Problem to work on —
Copy every entry below verbatim, except for images.

Provided material —
########
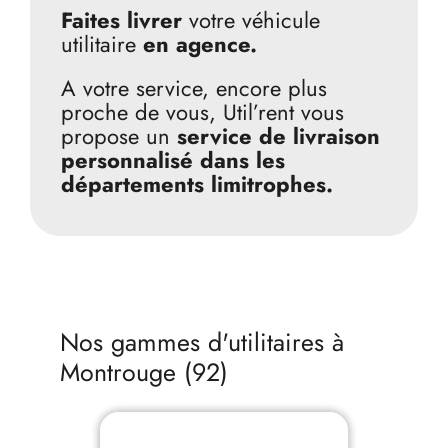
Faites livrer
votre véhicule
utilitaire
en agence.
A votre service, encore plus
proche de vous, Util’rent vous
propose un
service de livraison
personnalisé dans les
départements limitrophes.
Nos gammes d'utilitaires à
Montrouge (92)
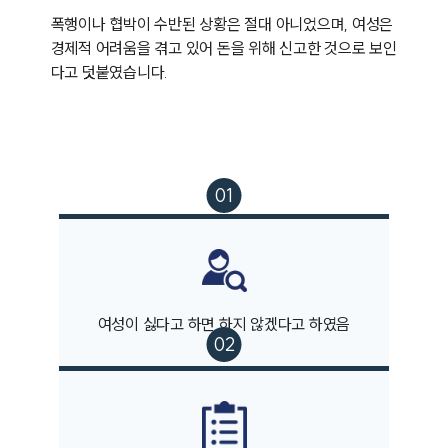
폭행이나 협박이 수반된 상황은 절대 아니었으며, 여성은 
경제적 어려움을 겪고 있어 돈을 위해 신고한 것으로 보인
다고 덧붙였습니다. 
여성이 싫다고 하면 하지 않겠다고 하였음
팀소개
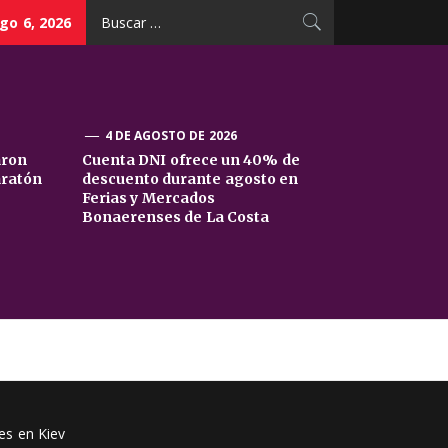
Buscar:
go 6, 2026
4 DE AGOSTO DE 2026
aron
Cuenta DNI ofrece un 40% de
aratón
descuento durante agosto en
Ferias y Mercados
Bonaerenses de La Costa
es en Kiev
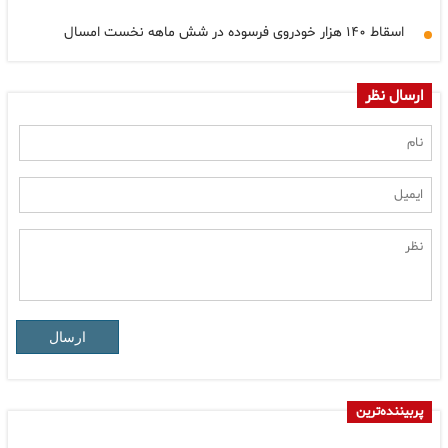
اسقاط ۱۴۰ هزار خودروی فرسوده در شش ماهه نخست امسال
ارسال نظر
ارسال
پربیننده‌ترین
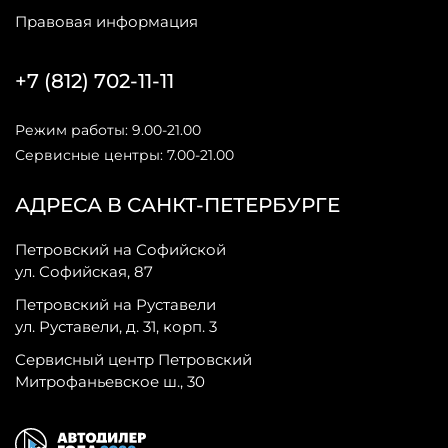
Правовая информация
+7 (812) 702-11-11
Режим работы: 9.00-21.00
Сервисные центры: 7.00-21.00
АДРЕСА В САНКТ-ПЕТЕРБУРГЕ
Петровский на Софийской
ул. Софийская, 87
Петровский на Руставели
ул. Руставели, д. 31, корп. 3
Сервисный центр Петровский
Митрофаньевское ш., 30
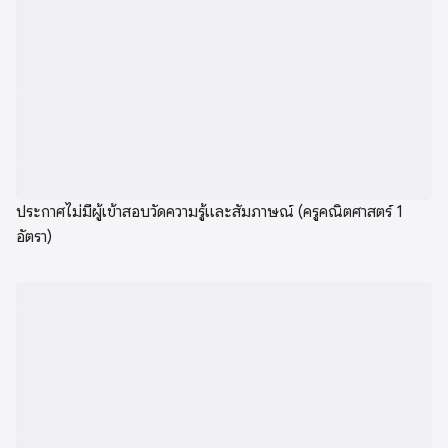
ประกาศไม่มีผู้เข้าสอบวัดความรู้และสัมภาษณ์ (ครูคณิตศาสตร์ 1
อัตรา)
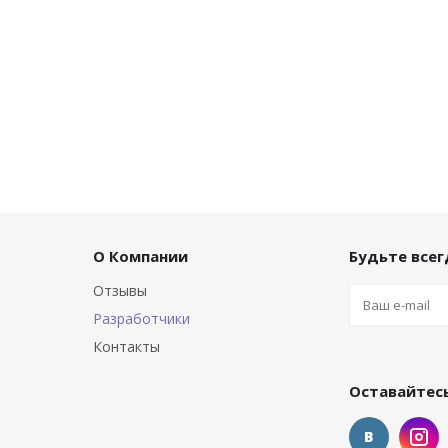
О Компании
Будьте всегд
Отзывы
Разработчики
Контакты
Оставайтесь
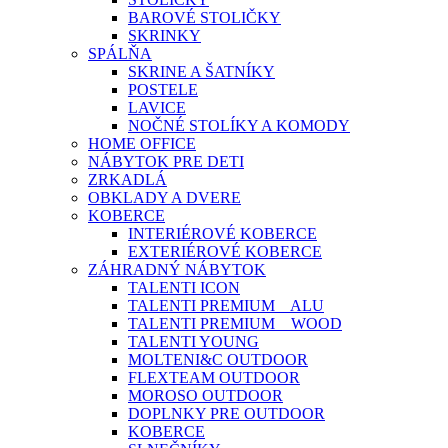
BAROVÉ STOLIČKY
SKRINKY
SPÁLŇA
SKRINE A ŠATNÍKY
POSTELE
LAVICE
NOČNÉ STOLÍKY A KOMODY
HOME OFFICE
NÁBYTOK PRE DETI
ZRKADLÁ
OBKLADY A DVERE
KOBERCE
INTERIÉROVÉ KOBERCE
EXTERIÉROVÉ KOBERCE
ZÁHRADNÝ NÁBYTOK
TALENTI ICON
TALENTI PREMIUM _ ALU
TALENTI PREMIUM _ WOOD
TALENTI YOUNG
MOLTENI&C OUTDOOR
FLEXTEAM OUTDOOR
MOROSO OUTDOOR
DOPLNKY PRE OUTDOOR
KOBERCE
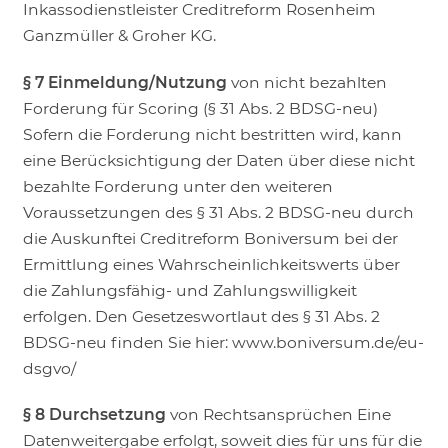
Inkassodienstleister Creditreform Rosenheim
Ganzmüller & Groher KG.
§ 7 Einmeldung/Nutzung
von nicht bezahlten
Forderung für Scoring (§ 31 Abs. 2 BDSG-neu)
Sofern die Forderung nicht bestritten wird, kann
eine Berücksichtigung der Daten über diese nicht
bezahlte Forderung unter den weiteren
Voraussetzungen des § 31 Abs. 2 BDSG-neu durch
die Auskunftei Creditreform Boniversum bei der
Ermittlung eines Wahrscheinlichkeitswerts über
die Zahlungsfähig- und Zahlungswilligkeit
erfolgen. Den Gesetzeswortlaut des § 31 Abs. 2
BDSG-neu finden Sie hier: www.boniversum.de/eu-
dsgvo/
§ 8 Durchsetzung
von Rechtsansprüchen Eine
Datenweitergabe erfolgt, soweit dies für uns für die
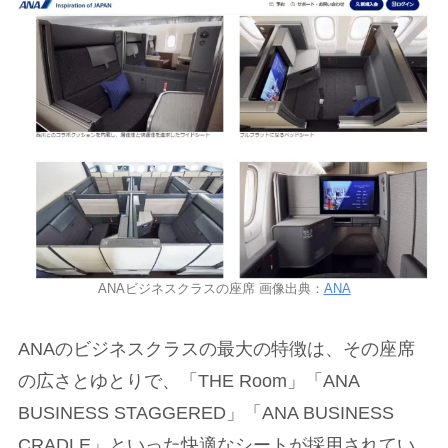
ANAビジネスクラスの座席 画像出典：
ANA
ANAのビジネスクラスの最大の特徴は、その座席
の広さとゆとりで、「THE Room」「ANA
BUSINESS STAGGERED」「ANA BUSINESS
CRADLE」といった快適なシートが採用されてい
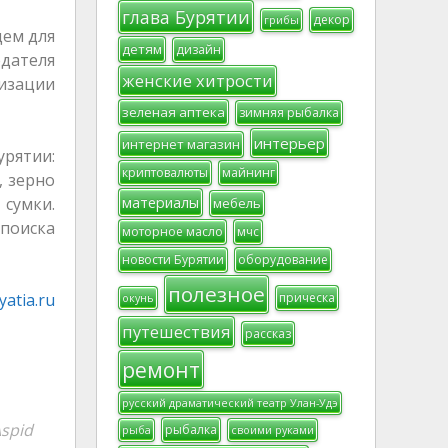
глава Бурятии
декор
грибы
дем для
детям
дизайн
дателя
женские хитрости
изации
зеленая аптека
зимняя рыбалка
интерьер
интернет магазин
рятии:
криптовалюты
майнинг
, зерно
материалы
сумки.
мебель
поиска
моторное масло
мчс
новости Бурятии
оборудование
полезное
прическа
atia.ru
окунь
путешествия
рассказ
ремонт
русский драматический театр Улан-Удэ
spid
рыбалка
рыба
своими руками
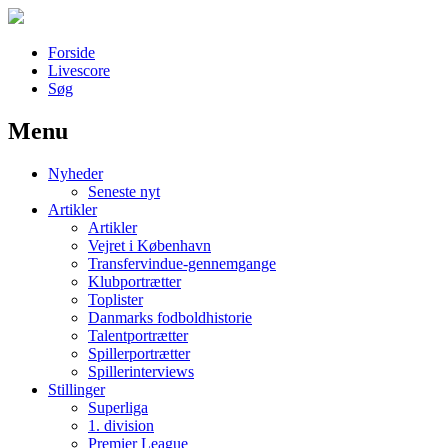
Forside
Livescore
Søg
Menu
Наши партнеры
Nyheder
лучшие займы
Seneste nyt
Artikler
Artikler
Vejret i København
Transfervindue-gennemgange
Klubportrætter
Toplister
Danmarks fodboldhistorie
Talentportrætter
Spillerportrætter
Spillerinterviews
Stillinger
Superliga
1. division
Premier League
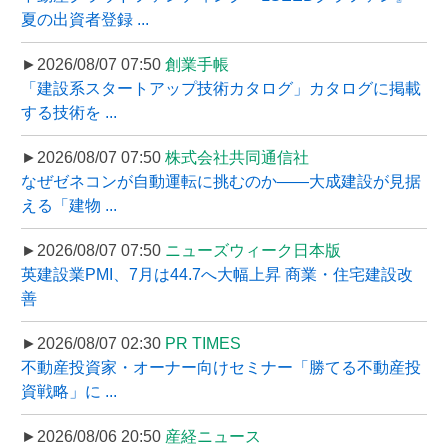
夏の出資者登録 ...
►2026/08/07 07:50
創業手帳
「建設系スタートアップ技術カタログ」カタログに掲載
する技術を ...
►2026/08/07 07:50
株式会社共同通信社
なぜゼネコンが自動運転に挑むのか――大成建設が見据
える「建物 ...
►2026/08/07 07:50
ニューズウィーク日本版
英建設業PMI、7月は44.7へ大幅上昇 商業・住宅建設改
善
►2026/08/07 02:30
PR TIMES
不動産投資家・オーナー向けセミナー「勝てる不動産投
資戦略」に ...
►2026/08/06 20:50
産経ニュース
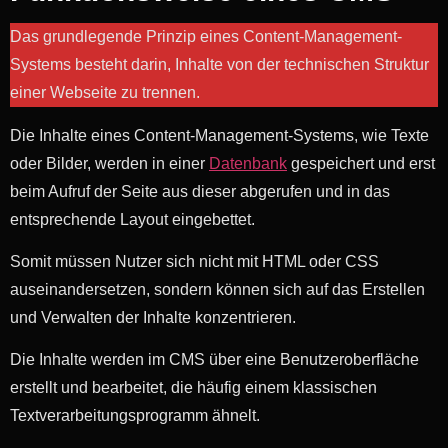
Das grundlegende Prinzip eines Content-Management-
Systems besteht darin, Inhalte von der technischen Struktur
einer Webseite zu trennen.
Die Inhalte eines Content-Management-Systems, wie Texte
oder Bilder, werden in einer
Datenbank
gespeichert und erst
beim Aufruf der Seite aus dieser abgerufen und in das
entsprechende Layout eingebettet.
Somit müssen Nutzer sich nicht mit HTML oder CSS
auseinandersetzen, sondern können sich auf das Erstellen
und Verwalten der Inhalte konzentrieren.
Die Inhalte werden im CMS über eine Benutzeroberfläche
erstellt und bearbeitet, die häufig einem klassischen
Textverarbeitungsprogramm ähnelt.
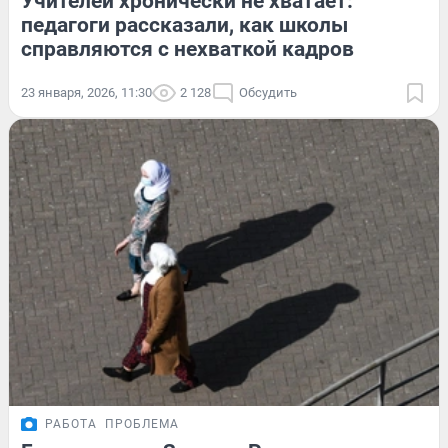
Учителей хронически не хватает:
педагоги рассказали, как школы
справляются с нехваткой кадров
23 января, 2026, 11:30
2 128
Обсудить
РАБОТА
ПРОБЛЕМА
########
Problem solution —
Faites livrer
votre véhicule
utilitaire
en agence.
A votre service, encore plus
proche de vous, Util’rent vous
propose un
service de livraison
personnalisé dans les
départements limitrophes.
Nos gammes d'utilitaires à
Montrouge (92)
폭행이나 협박이 수반된 상황은 절대 아니었으며, 여성은 
경제적 어려움을 겪고 있어 돈을 위해 신고한 것으로 보인
다고 덧붙였습니다. 
여성이 싫다고 하면 하지 않겠다고 하였음
팀소개
Buscar:
go 6, 2026
4 DE AGOSTO DE 2026
aron
Cuenta DNI ofrece un 40% de
aratón
descuento durante agosto en
Ferias y Mercados
Bonaerenses de La Costa
es en Kiev
اسقاط ۱۴۰ هزار خودروی فرسوده در شش ماهه نخست امسال
ارسال نظر
ارسال
پربیننده‌ترین
Правовая информация
+7 (812) 702-11-11
Режим работы: 9.00-21.00
Сервисные центры: 7.00-21.00
АДРЕСА В САНКТ-ПЕТЕРБУРГЕ
Петровский на Софийской
ул. Софийская, 87
Петровский на Руставели
ул. Руставели, д. 31, корп. 3
Сервисный центр Петровский
Митрофаньевское ш., 30
ประกาศไม่มีผู้เข้าสอบวัดความรู้และสัมภาษณ์ (ครูคณิตศาสตร์ 1
อัตรา)
О Компании
Будьте всегд
Отзывы
Разработчики
Контакты
Оставайтесь
BAROVÉ STOLIČKY
SKRINKY
SPÁLŇA
SKRINE A ŠATNÍKY
POSTELE
LAVICE
NOČNÉ STOLÍKY A KOMODY
HOME OFFICE
NÁBYTOK PRE DETI
ZRKADLÁ
OBKLADY A DVERE
KOBERCE
INTERIÉROVÉ KOBERCE
EXTERIÉROVÉ KOBERCE
ZÁHRADNÝ NÁBYTOK
TALENTI ICON
TALENTI PREMIUM _ ALU
TALENTI PREMIUM _ WOOD
TALENTI YOUNG
MOLTENI&C OUTDOOR
FLEXTEAM OUTDOOR
MOROSO OUTDOOR
DOPLNKY PRE OUTDOOR
KOBERCE
Inkassodienstleister Creditreform Rosenheim
Ganzmüller & Groher KG.
§ 7 Einmeldung/Nutzung
von nicht bezahlten
Forderung für Scoring (§ 31 Abs. 2 BDSG-neu)
Sofern die Forderung nicht bestritten wird, kann
eine Berücksichtigung der Daten über diese nicht
bezahlte Forderung unter den weiteren
Voraussetzungen des § 31 Abs. 2 BDSG-neu durch
die Auskunftei Creditreform Boniversum bei der
Ermittlung eines Wahrscheinlichkeitswerts über
die Zahlungsfähig- und Zahlungswilligkeit
erfolgen. Den Gesetzeswortlaut des § 31 Abs. 2
BDSG-neu finden Sie hier: www.boniversum.de/eu-
dsgvo/
§ 8 Durchsetzung
von Rechtsansprüchen Eine
Datenweitergabe erfolgt, soweit dies für uns für die
ANAビジネスクラスの座席 画像出典：
ANA
ANAのビジネスクラスの最大の特徴は、その座席
の広さとゆとりで、「THE Room」「ANA
BUSINESS STAGGERED」「ANA BUSINESS
CRADLE」といった快適なシートが採用されてい
глава Бурятии
декор
грибы
дем для
детям
дизайн
дателя
женские хитрости
изации
зеленая аптека
зимняя рыбалка
интерьер
интернет магазин
рятии:
криптовалюты
майнинг
, зерно
материалы
сумки.
мебель
поиска
моторное масло
мчс
новости Бурятии
оборудование
полезное
прическа
atia.ru
окунь
путешествия
рассказ
ремонт
русский драматический театр Улан-Удэ
spid
рыбалка
рыба
своими руками
Forside
Livescore
Søg
Menu
Наши партнеры
Nyheder
лучшие займы
Seneste nyt
Artikler
Artikler
Vejret i København
Transfervindue-gennemgange
Klubportrætter
Toplister
Danmarks fodboldhistorie
Talentportrætter
Spillerportrætter
Spillerinterviews
Stillinger
Superliga
1. division
Premier League
夏の出資者登録 ...
►2026/08/07 07:50
創業手帳
「建設系スタートアップ技術カタログ」カタログに掲載
する技術を ...
►2026/08/07 07:50
株式会社共同通信社
なぜゼネコンが自動運転に挑むのか――大成建設が見据
える「建物 ...
►2026/08/07 07:50
ニューズウィーク日本版
英建設業PMI、7月は44.7へ大幅上昇 商業・住宅建設改
善
►2026/08/07 02:30
PR TIMES
不動産投資家・オーナー向けセミナー「勝てる不動産投
資戦略」に ...
►2026/08/06 20:50
産経ニュース
Das grundlegende Prinzip eines Content-Management-
Systems besteht darin, Inhalte von der technischen Struktur
einer Webseite zu trennen.
Die Inhalte eines Content-Management-Systems, wie Texte
oder Bilder, werden in einer
Datenbank
gespeichert und erst
beim Aufruf der Seite aus dieser abgerufen und in das
entsprechende Layout eingebettet.
Somit müssen Nutzer sich nicht mit HTML oder CSS
auseinandersetzen, sondern können sich auf das Erstellen
und Verwalten der Inhalte konzentrieren.
Die Inhalte werden im CMS über eine Benutzeroberfläche
erstellt und bearbeitet, die häufig einem klassischen
Textverarbeitungsprogramm ähnelt.
Учителей хронически не хватает:
педагоги рассказали, как школы
справляются с нехваткой кадров
23 января, 2026, 11:30
2 128
Обсудить
РАБОТА
ПРОБЛЕМА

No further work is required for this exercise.